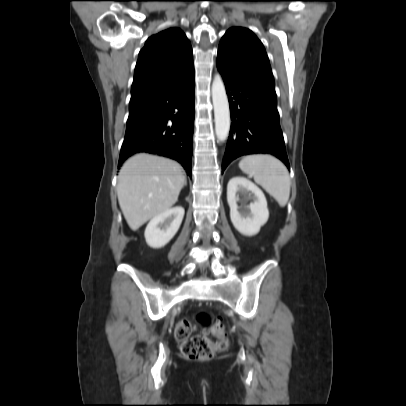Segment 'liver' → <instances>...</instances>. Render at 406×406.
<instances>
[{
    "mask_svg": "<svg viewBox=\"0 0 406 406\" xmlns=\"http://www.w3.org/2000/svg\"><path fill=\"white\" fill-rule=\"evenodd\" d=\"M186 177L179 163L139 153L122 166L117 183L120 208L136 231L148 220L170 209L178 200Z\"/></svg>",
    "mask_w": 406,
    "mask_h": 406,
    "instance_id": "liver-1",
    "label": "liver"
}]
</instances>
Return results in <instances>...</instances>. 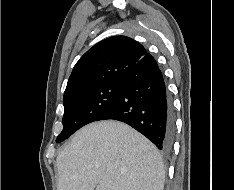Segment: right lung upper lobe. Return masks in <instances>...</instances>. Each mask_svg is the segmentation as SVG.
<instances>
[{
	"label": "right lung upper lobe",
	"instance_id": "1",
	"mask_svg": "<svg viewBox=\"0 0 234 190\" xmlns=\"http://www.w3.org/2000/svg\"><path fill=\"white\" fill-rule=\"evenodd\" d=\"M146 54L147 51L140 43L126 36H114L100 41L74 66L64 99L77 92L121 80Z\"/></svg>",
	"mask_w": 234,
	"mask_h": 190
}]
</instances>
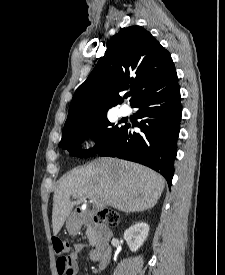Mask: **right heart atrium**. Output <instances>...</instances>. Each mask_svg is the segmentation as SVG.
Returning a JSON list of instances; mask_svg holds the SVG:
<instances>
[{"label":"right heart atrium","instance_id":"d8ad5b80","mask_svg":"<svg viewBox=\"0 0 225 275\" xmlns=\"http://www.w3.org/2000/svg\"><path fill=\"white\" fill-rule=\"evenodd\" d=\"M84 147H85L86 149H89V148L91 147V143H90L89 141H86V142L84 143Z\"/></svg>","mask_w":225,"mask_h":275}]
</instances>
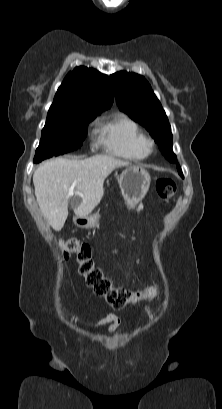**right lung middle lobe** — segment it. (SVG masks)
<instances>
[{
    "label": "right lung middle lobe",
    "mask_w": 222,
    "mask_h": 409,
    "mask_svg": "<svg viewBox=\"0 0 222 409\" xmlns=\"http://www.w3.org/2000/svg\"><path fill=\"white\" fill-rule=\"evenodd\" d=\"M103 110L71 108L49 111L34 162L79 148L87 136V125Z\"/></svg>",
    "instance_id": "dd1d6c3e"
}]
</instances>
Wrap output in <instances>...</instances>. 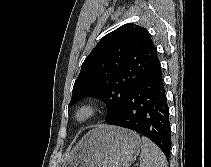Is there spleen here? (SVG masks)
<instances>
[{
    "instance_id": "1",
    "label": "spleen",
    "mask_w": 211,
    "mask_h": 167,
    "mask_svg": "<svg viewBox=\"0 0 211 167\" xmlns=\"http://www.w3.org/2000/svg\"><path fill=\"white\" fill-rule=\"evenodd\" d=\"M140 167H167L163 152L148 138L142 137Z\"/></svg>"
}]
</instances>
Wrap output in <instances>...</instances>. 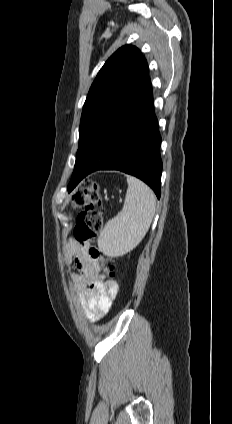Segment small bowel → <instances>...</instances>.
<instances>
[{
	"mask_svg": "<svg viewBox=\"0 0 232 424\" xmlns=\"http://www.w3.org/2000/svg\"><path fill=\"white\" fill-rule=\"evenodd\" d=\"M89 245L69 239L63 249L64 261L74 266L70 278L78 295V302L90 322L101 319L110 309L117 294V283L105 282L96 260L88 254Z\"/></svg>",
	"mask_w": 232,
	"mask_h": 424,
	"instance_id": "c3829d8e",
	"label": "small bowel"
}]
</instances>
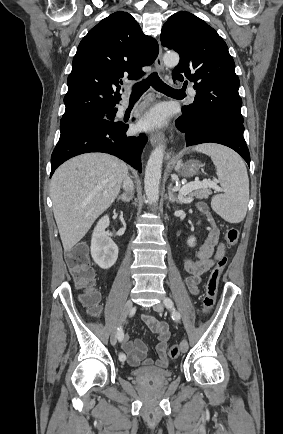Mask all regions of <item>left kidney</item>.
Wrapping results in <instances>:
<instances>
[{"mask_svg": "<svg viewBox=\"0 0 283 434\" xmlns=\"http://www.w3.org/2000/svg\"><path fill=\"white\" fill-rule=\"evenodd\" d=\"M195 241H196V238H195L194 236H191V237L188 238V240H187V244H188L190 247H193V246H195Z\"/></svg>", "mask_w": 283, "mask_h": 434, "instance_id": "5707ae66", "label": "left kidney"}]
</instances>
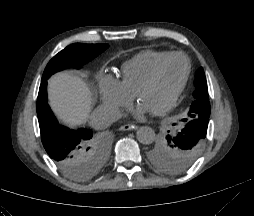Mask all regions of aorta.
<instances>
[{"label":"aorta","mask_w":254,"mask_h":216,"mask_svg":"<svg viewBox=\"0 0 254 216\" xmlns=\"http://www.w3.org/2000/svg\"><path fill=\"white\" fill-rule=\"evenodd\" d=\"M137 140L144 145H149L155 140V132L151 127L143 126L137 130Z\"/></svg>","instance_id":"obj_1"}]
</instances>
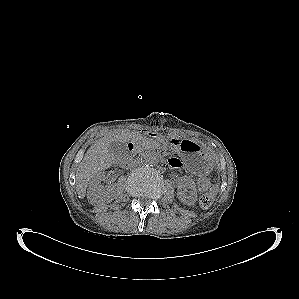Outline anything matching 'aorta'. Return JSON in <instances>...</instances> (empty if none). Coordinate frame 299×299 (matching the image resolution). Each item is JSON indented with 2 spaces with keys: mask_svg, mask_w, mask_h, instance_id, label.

---

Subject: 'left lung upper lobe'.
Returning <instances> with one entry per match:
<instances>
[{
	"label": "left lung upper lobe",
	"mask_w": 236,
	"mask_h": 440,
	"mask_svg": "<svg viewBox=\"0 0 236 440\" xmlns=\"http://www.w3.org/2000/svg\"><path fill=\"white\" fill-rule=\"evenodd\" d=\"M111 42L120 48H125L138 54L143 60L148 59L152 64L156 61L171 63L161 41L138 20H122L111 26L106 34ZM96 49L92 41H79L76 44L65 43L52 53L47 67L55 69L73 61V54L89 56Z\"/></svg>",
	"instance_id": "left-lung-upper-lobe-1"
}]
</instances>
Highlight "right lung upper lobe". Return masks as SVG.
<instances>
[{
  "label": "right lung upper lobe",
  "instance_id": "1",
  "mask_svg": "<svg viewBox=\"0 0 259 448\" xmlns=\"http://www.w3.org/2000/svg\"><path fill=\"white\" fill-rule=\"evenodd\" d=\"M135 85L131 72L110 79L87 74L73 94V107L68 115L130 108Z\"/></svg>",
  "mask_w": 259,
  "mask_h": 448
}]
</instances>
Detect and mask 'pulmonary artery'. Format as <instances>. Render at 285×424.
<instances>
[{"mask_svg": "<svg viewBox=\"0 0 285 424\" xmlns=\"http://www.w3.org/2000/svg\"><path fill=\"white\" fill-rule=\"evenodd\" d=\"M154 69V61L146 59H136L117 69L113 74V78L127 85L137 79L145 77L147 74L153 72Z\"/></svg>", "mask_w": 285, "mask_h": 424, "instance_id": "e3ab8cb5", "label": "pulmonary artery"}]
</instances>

==

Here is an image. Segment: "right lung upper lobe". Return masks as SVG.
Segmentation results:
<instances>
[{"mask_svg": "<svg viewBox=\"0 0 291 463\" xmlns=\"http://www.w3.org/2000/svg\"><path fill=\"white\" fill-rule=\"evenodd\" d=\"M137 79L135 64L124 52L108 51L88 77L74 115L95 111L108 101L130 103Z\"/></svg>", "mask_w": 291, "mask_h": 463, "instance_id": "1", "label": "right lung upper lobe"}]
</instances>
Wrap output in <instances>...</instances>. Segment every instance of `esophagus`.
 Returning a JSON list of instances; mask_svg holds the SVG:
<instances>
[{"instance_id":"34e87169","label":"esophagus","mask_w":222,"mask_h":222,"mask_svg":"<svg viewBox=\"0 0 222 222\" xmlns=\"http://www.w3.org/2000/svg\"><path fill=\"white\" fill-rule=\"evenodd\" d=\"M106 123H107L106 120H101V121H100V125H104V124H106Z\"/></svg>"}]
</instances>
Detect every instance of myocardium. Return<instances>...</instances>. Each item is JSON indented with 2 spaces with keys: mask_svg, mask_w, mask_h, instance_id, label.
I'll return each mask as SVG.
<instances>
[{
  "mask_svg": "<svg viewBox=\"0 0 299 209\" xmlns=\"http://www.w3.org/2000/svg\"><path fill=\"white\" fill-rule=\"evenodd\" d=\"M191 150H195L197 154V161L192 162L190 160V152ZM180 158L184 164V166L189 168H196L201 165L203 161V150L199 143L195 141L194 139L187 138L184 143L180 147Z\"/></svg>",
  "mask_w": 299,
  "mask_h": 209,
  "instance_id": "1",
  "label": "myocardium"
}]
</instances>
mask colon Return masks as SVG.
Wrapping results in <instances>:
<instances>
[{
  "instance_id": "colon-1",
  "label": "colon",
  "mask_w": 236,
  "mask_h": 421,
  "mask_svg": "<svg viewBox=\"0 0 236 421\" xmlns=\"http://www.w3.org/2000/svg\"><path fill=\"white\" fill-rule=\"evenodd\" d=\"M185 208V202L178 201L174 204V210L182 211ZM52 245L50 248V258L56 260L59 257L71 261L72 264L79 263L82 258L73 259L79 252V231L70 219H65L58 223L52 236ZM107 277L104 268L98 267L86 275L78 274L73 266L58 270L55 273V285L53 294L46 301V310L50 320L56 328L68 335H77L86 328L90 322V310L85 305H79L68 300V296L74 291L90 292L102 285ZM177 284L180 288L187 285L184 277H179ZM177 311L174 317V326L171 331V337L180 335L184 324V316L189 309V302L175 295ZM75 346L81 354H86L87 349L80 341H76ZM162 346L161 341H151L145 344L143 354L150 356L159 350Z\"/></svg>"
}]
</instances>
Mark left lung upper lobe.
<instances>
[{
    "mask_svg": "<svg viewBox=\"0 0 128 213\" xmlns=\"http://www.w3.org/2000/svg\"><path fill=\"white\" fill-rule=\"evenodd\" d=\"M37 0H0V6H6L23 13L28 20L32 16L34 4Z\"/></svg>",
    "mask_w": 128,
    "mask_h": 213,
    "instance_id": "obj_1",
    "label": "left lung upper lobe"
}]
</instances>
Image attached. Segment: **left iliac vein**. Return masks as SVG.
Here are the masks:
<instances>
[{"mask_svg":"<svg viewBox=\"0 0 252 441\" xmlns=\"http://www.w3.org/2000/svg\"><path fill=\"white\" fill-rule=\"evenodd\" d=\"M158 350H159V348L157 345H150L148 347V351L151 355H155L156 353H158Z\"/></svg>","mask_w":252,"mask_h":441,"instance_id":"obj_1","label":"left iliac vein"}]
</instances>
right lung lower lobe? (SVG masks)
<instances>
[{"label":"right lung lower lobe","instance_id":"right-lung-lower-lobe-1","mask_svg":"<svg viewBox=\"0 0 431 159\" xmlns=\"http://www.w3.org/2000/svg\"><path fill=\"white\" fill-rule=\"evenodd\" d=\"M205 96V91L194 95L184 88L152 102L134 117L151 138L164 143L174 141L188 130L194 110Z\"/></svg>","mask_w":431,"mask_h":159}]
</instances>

### Instructions to follow
With the pictures omitted, copy exactly the lines of the listing above starting at the line containing "Mask all regions of <item>left kidney</item>." and ending at the line containing "Outline anything matching", both included.

### Problem solution
Mask all regions of <item>left kidney</item>.
Wrapping results in <instances>:
<instances>
[{"mask_svg": "<svg viewBox=\"0 0 283 434\" xmlns=\"http://www.w3.org/2000/svg\"><path fill=\"white\" fill-rule=\"evenodd\" d=\"M195 241H196V238H195L194 236H191V237L188 238V240H187V244H188L190 247H193V246H195Z\"/></svg>", "mask_w": 283, "mask_h": 434, "instance_id": "5707ae66", "label": "left kidney"}]
</instances>
Mask all regions of aorta.
<instances>
[{"label":"aorta","mask_w":254,"mask_h":216,"mask_svg":"<svg viewBox=\"0 0 254 216\" xmlns=\"http://www.w3.org/2000/svg\"><path fill=\"white\" fill-rule=\"evenodd\" d=\"M137 140L144 145H149L155 140V132L151 127L143 126L137 130Z\"/></svg>","instance_id":"obj_1"}]
</instances>
Outline anything matching 'aorta'. Return JSON in <instances>...</instances> (empty if none). Coordinate frame 299×299 (matching the image resolution). Each item is JSON indented with 2 spaces with keys: mask_svg, mask_w, mask_h, instance_id, label.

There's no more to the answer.